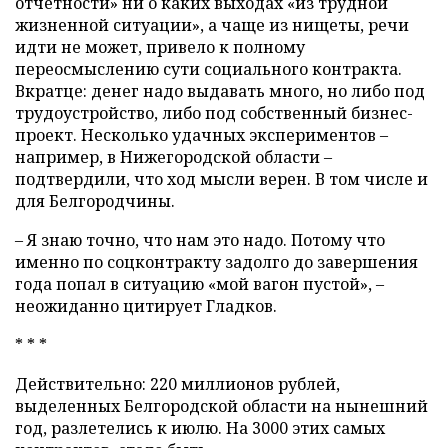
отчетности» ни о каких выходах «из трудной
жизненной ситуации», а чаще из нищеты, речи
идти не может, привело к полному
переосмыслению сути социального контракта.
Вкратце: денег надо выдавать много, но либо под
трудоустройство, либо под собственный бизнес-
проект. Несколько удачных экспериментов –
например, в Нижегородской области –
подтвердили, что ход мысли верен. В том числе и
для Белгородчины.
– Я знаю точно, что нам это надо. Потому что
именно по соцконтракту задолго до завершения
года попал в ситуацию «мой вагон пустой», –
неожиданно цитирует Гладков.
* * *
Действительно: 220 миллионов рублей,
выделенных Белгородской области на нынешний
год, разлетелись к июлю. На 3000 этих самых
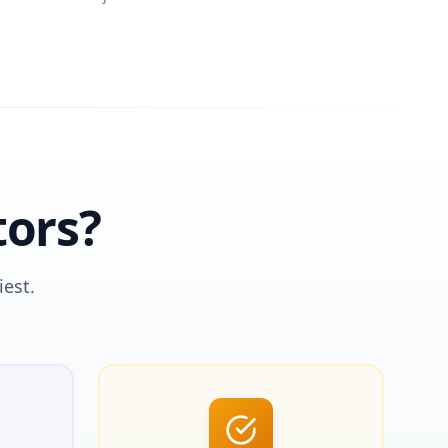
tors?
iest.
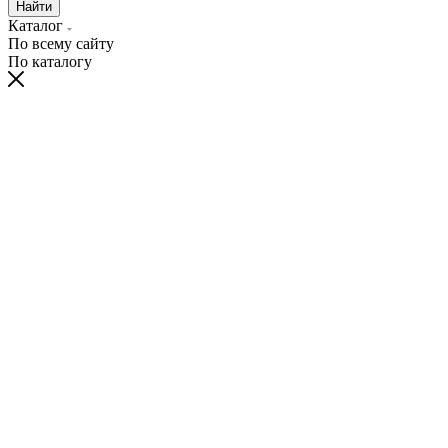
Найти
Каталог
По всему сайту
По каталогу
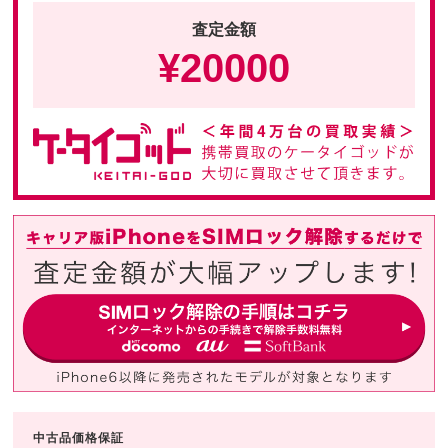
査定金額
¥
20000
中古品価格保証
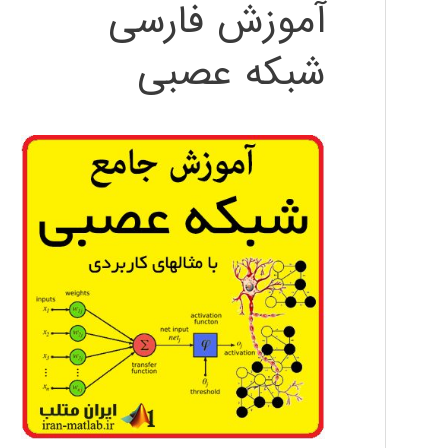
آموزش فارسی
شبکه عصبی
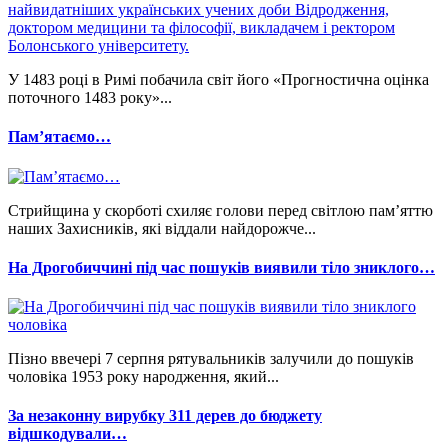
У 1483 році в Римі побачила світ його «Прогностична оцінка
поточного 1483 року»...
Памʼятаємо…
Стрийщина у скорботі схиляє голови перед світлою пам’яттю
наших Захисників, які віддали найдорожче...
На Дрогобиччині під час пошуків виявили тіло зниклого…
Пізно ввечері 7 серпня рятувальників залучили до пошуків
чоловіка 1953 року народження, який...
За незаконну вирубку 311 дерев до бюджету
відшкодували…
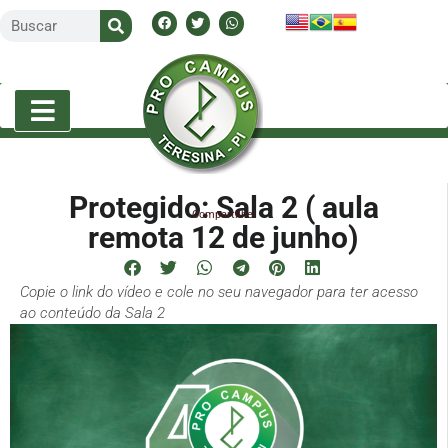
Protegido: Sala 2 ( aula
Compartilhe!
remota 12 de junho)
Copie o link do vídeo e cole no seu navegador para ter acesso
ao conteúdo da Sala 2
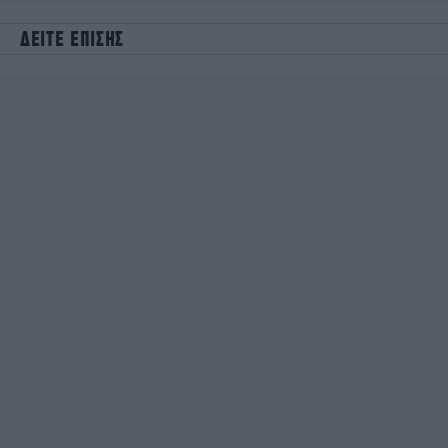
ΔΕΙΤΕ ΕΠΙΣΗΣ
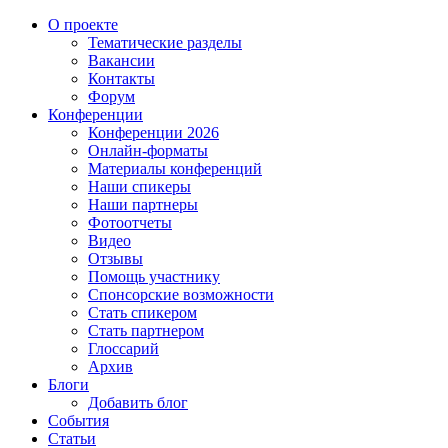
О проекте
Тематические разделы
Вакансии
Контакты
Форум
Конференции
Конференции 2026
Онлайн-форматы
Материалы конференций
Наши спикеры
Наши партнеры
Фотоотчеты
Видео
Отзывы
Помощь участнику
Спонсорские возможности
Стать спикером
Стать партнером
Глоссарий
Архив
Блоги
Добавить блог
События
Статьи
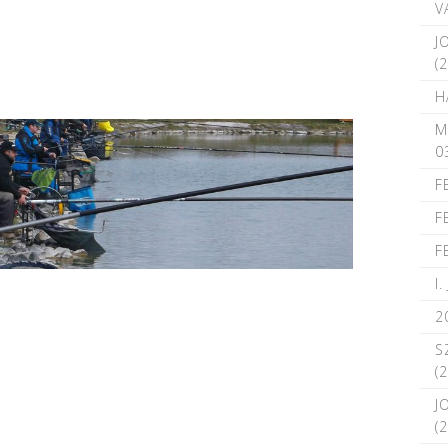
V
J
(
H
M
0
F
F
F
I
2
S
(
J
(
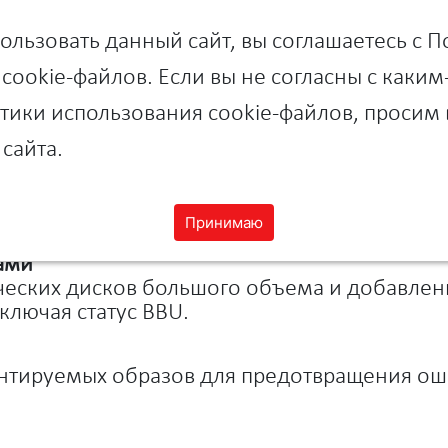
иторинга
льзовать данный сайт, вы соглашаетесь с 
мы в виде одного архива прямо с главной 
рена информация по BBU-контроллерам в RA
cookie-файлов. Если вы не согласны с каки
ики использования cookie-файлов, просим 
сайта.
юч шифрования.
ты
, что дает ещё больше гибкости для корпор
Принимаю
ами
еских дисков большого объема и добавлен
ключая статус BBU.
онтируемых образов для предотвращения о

--*--

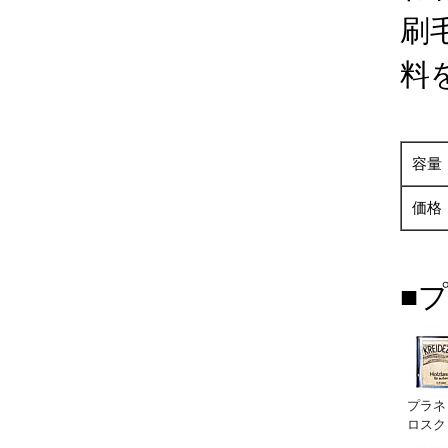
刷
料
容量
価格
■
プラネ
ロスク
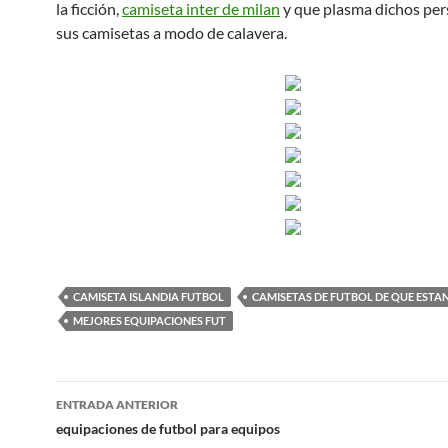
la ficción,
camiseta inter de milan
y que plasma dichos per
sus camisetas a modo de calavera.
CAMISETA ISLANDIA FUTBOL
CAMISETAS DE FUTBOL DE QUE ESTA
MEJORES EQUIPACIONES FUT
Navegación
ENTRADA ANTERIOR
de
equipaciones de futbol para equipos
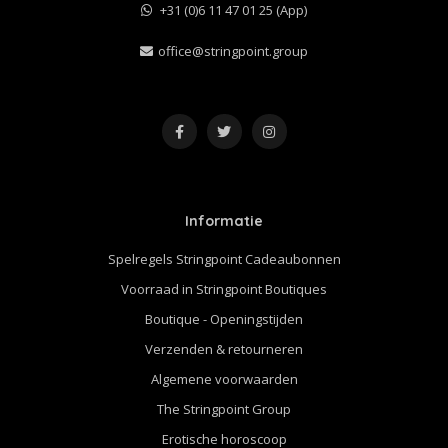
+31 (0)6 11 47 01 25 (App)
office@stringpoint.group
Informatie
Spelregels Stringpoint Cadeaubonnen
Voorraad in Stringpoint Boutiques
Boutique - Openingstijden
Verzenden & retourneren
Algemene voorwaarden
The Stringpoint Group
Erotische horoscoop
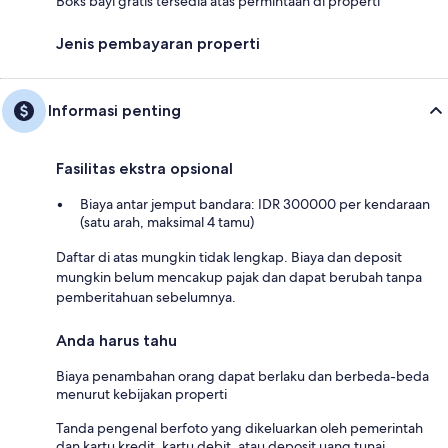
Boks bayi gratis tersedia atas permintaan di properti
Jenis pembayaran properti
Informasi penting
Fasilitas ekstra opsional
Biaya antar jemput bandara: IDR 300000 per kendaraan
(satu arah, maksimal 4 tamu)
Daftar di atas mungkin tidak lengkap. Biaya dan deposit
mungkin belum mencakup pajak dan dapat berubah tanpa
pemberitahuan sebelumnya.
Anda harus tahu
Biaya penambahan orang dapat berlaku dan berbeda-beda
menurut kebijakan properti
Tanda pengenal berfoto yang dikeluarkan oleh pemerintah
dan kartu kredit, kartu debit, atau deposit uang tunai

--*--

Within the material above, show every line that includes "файлов".

EXERCISE ANSWER:
cookie-файлов. Если вы не согласны с каки
ики использования cookie-файлов, просим 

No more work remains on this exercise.